It’s Sunday evening, and still over 30 degrees after dinnertime. Looking at the weather forecast, it’s probably the last day we’ll get like this before autumn gets real. That solid warmth hangs low and thick with the late sun, gentler than Summer days in spite of what the thermometer says.
It’s perfect weather for sustaining a late-season burst of produce: still plenty of tomatoes and basil, maybe a few last cucumbers, and zucchinis sneakily bolting into marrows the second you look away.
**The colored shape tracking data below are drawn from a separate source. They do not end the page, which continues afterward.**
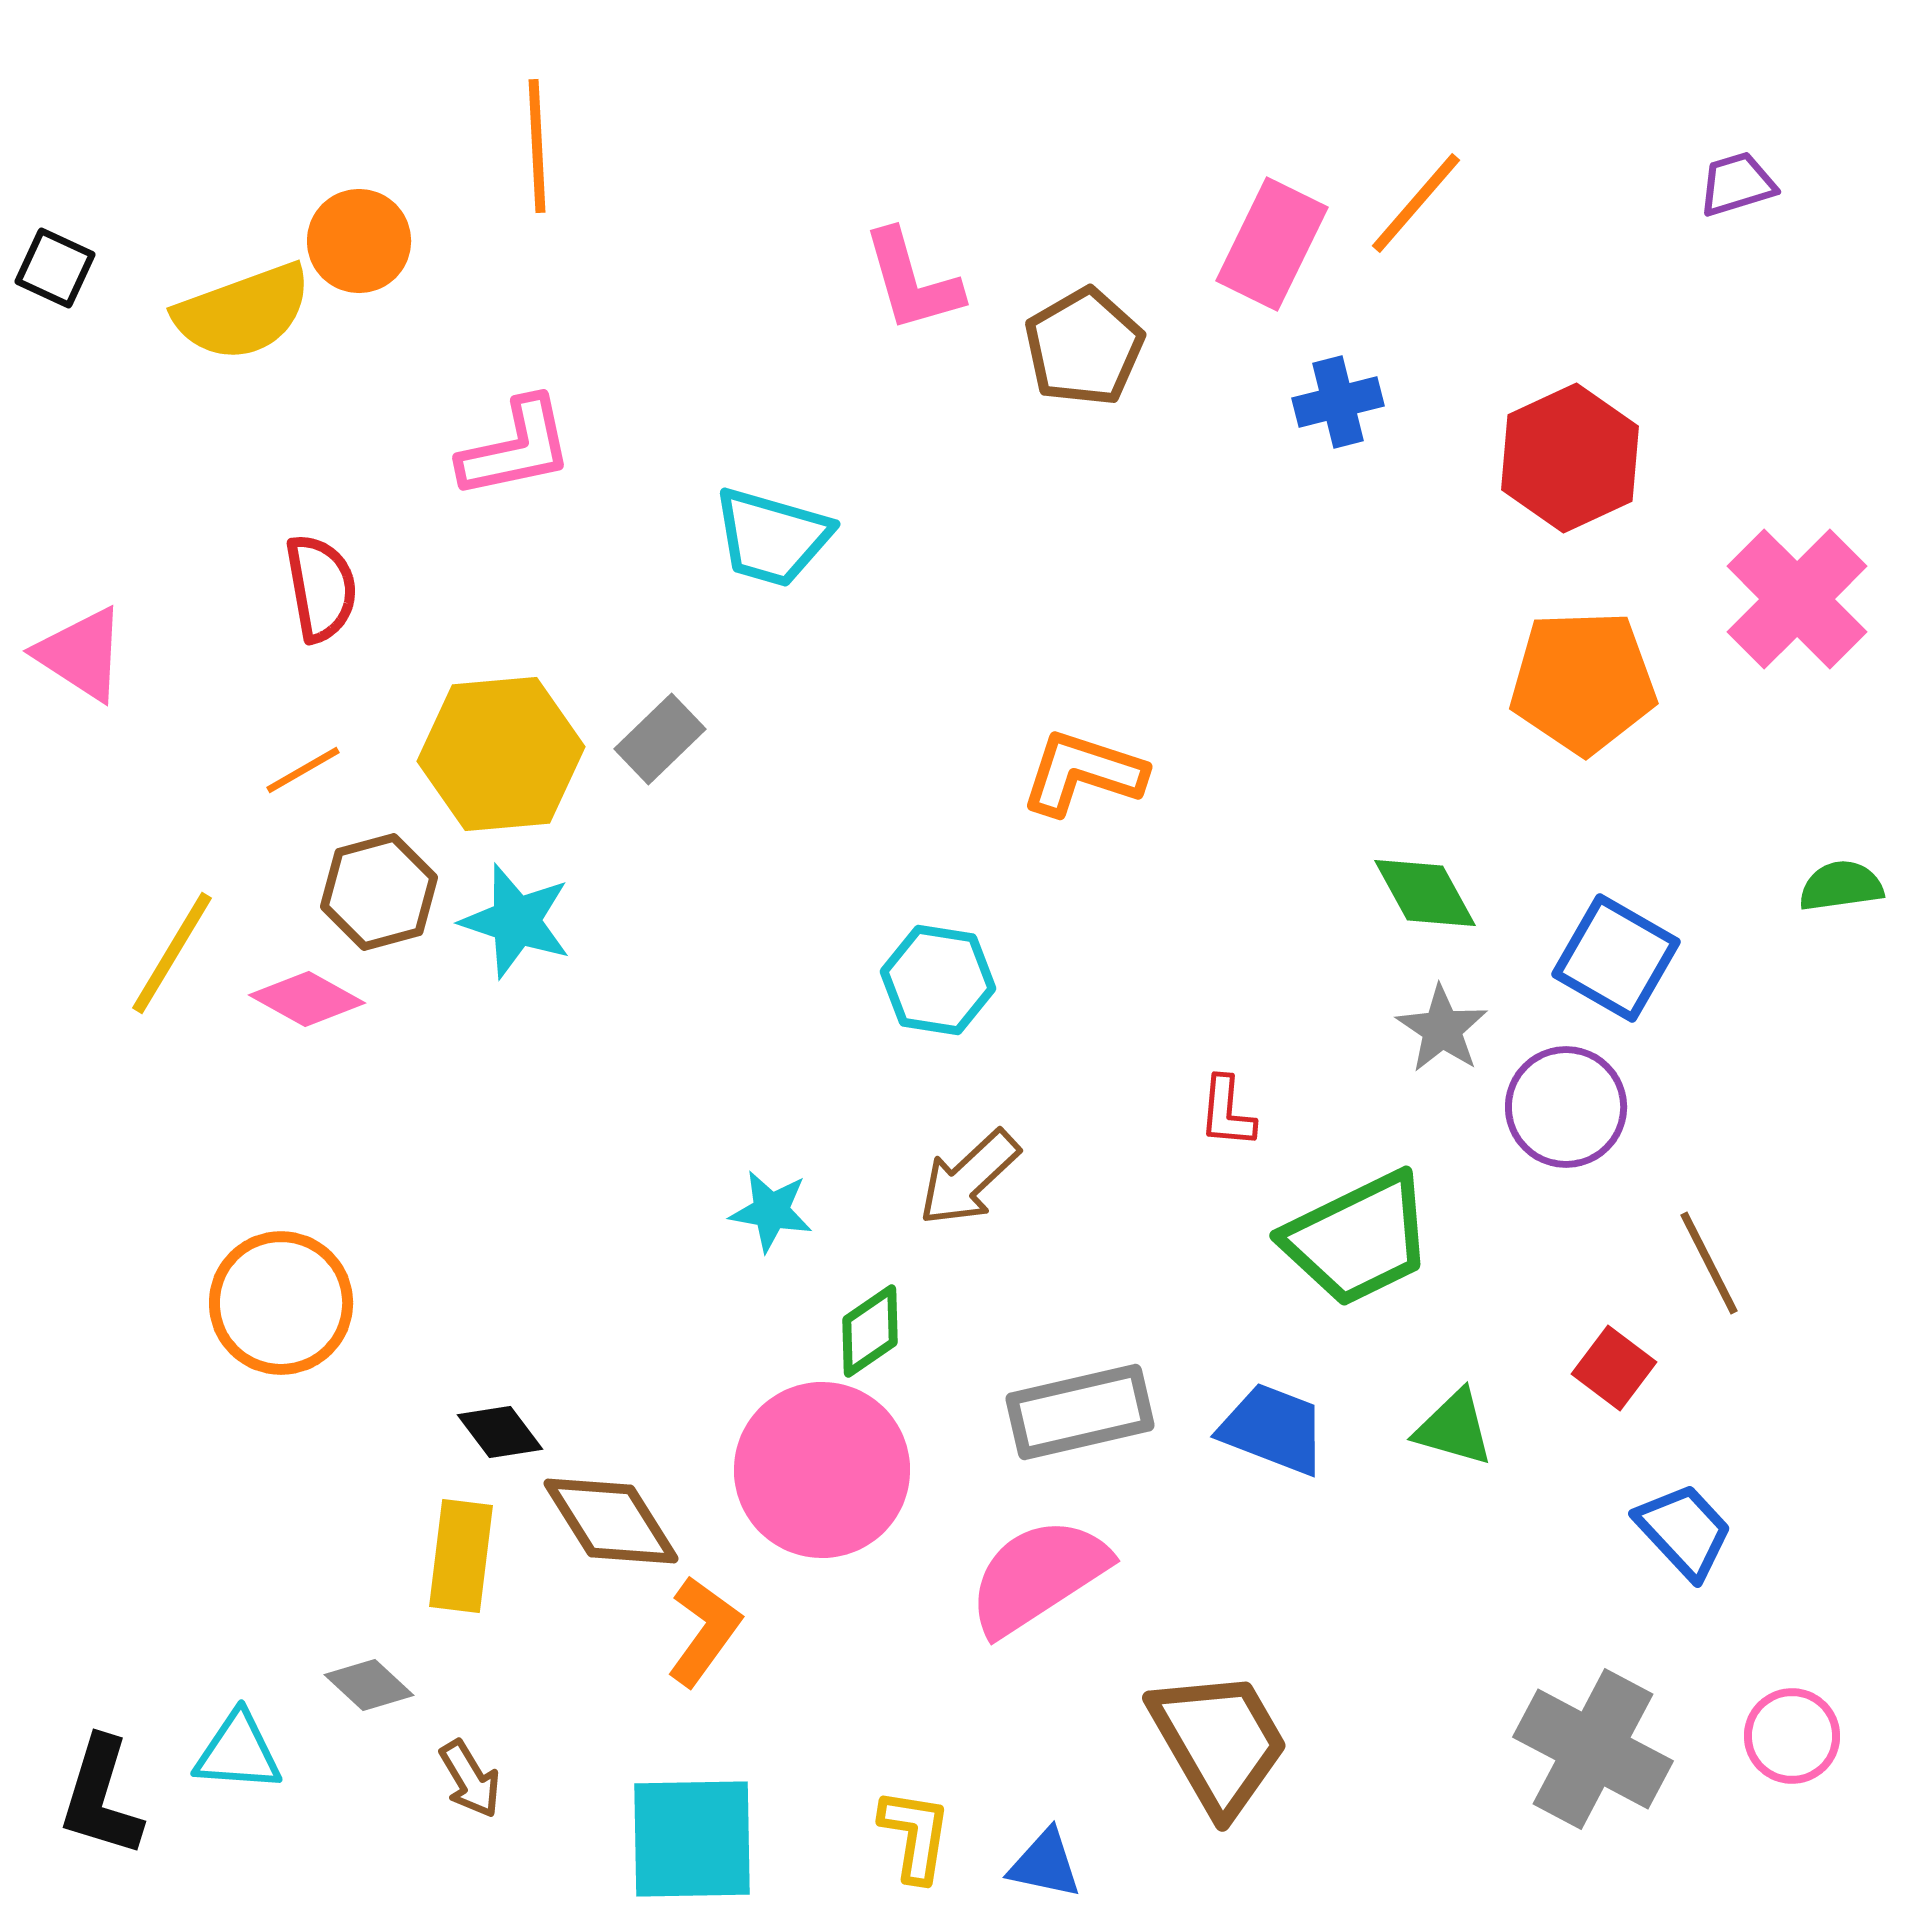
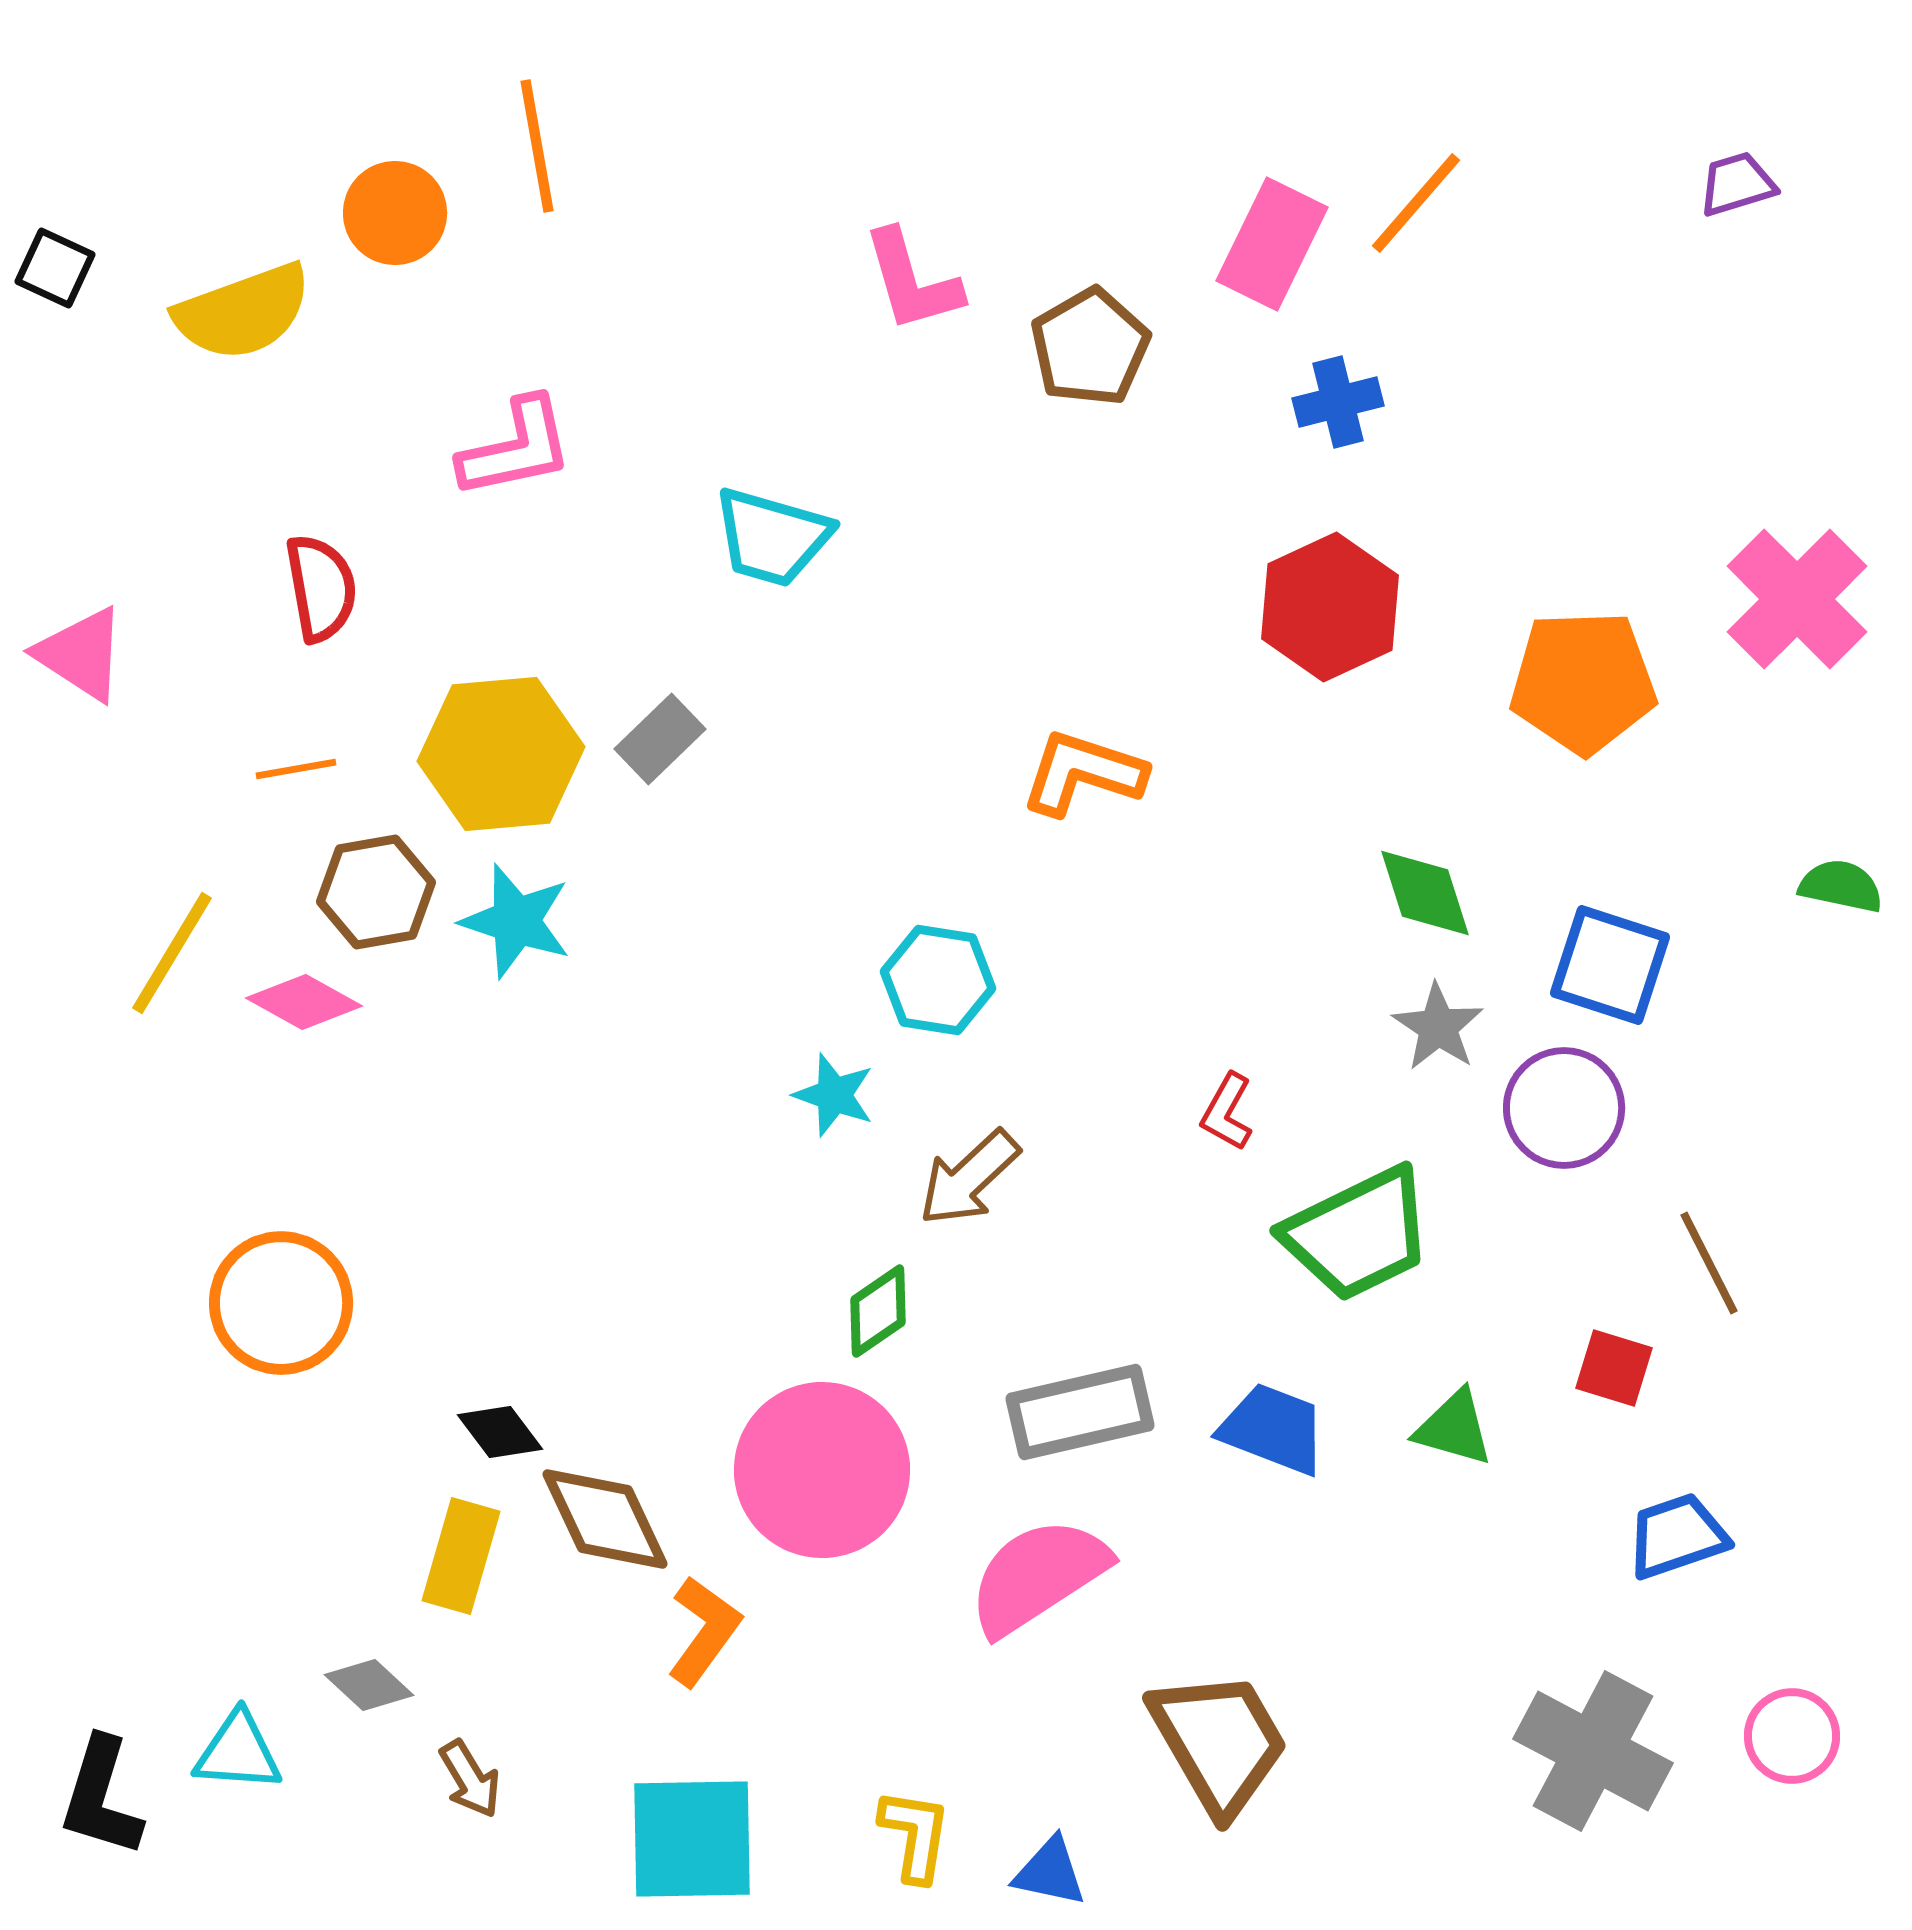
orange line at (537, 146): rotated 7 degrees counterclockwise
orange circle at (359, 241): moved 36 px right, 28 px up
brown pentagon at (1084, 347): moved 6 px right
red hexagon at (1570, 458): moved 240 px left, 149 px down
orange line at (303, 770): moved 7 px left, 1 px up; rotated 20 degrees clockwise
green semicircle at (1841, 886): rotated 20 degrees clockwise
brown hexagon at (379, 892): moved 3 px left; rotated 5 degrees clockwise
green diamond at (1425, 893): rotated 11 degrees clockwise
blue square at (1616, 958): moved 6 px left, 7 px down; rotated 12 degrees counterclockwise
pink diamond at (307, 999): moved 3 px left, 3 px down
gray star at (1442, 1029): moved 4 px left, 2 px up
purple circle at (1566, 1107): moved 2 px left, 1 px down
red L-shape at (1227, 1112): rotated 24 degrees clockwise
cyan star at (771, 1211): moved 63 px right, 116 px up; rotated 10 degrees clockwise
green trapezoid at (1358, 1239): moved 5 px up
green diamond at (870, 1331): moved 8 px right, 20 px up
red square at (1614, 1368): rotated 20 degrees counterclockwise
brown diamond at (611, 1521): moved 6 px left, 2 px up; rotated 7 degrees clockwise
blue trapezoid at (1684, 1531): moved 7 px left, 5 px down; rotated 66 degrees counterclockwise
yellow rectangle at (461, 1556): rotated 9 degrees clockwise
gray cross at (1593, 1749): moved 2 px down
blue triangle at (1045, 1864): moved 5 px right, 8 px down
If you want solid proof that home-grown veggies are worth the effort, late tomatoes are it. Their off-the-vine freshness, ripeness and sweetness can’t even be compared to shop-bought. (The other gardener in our house would argue that sweetcorn is the ultimate convincer for the home gardener, but a still-warm heirloom variety tomato, juicy and rich, can’t really be beaten.)
I’m a tomato grower in recovery. At our last home, tomato cultivation had devolved into a thoroughly depressing battle with harlequin beetles. Those sap-sucking little terrorists had destroyed so many crops that I’d given up on anything other than cherry-style tomato breeds which seemed a bit hardier. When we arrived at our new place, just as this tomato season started, we found the previous owners had left us some healthy tomato bushes and no bugs. A tomatoey clean slate. (Actually I’m now fighting an invading rat for the last of the crop, but a change is as good as a holiday.)
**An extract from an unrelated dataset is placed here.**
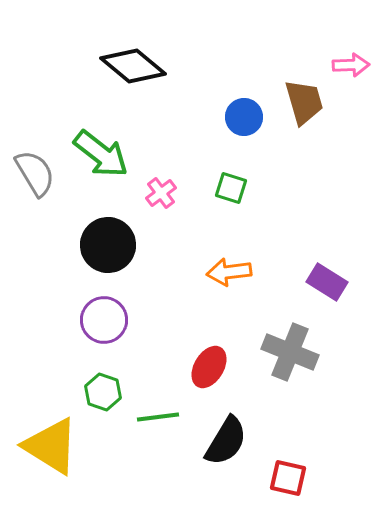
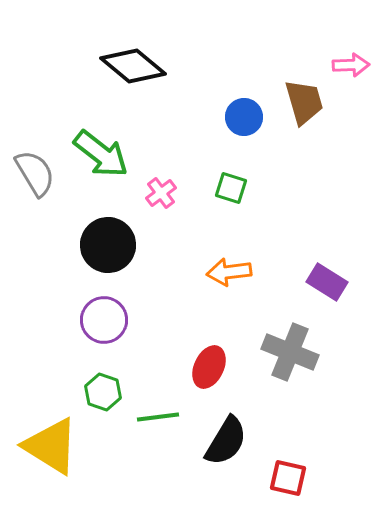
red ellipse: rotated 6 degrees counterclockwise
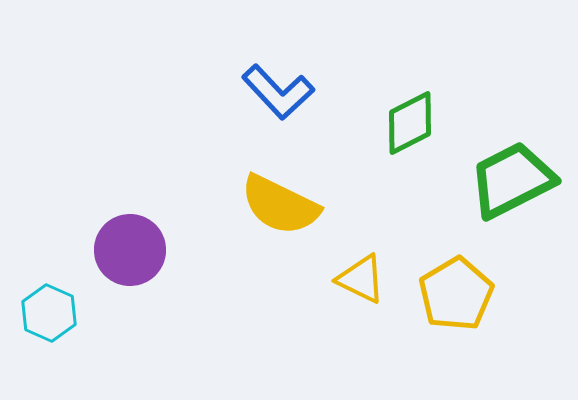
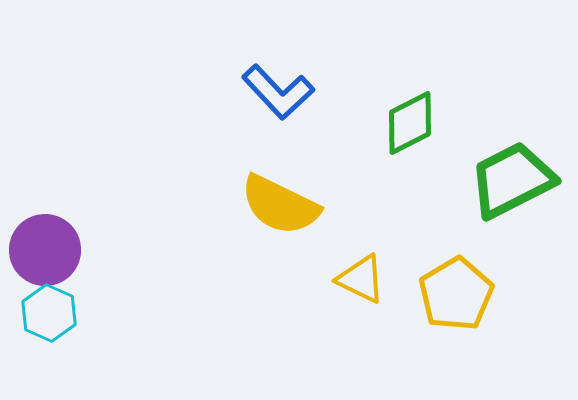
purple circle: moved 85 px left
I’m not sure of their variety – something fairly hardy and versatile. My parents are long-time tomato growers of a hybrid called ‘health kick’, a paste-style bred specifically for its high levels of the antioxidant lycopene. This year my dad also picked up some mystery tomato seedlings for 25 cents each at a fete. He’s already had enough of a crop to make these an absolute bargain. I think they’re probably ‘Mortgage Lifters‘, a variety that dates back to Depression-era America.
There are a couple of stories about how Mortgage Lifters came to be, but both versions involve a bloke from West Virginia creating a hybrid which was a prolific enough cropper to make a dent in the mortgage. I don’t think the idea was that growing them would knock off your mortgage, but they obviously made a bit of money for their inventor.
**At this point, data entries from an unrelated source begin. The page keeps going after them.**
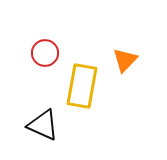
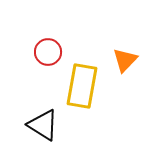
red circle: moved 3 px right, 1 px up
black triangle: rotated 8 degrees clockwise
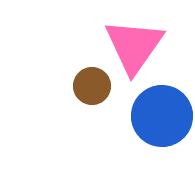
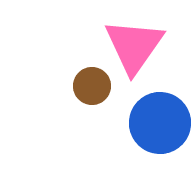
blue circle: moved 2 px left, 7 px down
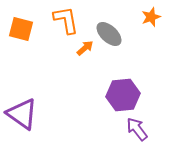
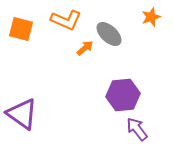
orange L-shape: rotated 124 degrees clockwise
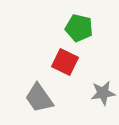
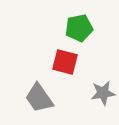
green pentagon: rotated 24 degrees counterclockwise
red square: rotated 12 degrees counterclockwise
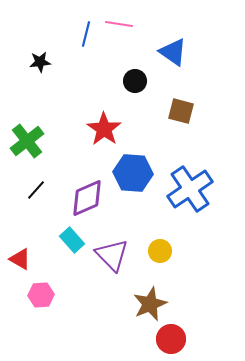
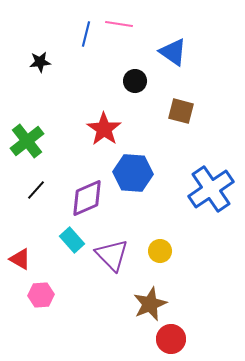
blue cross: moved 21 px right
Mortgage Lifter seeds were available in Australia by the late 1930s, and in 1941 a Weekly Times article recommended it as an ideal variety for backyard gardens. These tomatoes start quite pink before they fully ripen. Soft and sweet, but not overly seedy or juicy, they’re best suited to fresh eating. A top sandwich tomato.
Tomatoes have been a backyard Australian staple from colonial times, and one of their real beauties is that the surplus can be transformed to serve year-round. In the earliest newspapers you find recipes for tomato sauce, ketchup (I’m not clear what the difference was), jam, pickles, green tomato preserves and chutney.
I’m not much of a bottler or sauce maker, but this pasta sauce is my favourite way of using up surplus tomato crops, and if you freeze it you’ve got it for the winter.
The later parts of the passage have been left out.